What is being asked >> Produce as output only the lines below starting at the line with "The height and width of the screenshot is (2375, 1440)." and continuing through the line with "Locate an element", each one exactly as written.

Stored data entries

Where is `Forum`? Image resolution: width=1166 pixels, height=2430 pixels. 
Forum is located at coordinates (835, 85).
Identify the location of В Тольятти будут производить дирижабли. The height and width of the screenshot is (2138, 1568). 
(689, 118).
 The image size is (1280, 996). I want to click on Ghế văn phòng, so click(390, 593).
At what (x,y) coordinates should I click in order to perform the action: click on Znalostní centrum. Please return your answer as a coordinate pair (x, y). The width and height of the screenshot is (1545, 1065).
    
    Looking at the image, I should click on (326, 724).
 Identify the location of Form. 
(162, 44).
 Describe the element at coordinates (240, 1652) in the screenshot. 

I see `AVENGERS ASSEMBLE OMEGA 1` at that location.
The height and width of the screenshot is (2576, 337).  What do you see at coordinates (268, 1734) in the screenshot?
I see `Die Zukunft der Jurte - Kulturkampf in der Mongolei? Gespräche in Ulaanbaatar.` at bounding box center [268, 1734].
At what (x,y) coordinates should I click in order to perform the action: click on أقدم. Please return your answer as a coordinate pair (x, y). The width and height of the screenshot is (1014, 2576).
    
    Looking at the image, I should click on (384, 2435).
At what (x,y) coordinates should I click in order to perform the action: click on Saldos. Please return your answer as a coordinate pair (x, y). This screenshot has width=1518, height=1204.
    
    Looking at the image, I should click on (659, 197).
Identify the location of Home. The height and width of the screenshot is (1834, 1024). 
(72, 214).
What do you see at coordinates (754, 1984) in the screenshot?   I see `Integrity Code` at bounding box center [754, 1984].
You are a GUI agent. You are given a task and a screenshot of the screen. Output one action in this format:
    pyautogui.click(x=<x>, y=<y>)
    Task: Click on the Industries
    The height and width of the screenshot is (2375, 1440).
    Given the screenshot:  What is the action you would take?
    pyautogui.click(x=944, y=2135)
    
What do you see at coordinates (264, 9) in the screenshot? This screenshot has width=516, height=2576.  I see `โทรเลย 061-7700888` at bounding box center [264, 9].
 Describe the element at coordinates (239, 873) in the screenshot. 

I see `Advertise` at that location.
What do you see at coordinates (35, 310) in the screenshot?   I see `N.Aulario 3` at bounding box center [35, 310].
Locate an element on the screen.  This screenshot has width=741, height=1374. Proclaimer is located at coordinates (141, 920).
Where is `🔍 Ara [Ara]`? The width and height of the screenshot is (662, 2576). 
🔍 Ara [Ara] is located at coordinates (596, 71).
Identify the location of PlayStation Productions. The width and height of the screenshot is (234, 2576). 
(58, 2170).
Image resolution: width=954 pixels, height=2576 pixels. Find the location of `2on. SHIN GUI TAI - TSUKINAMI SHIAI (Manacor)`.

Solution to the exercise >>
    The height and width of the screenshot is (2375, 1440).
    Given the screenshot:  What is the action you would take?
    pyautogui.click(x=944, y=2135)
    
What do you see at coordinates (264, 9) in the screenshot? This screenshot has width=516, height=2576.  I see `โทรเลย 061-7700888` at bounding box center [264, 9].
 Describe the element at coordinates (239, 873) in the screenshot. 

I see `Advertise` at that location.
What do you see at coordinates (35, 310) in the screenshot?   I see `N.Aulario 3` at bounding box center [35, 310].
Locate an element on the screen.  This screenshot has width=741, height=1374. Proclaimer is located at coordinates (141, 920).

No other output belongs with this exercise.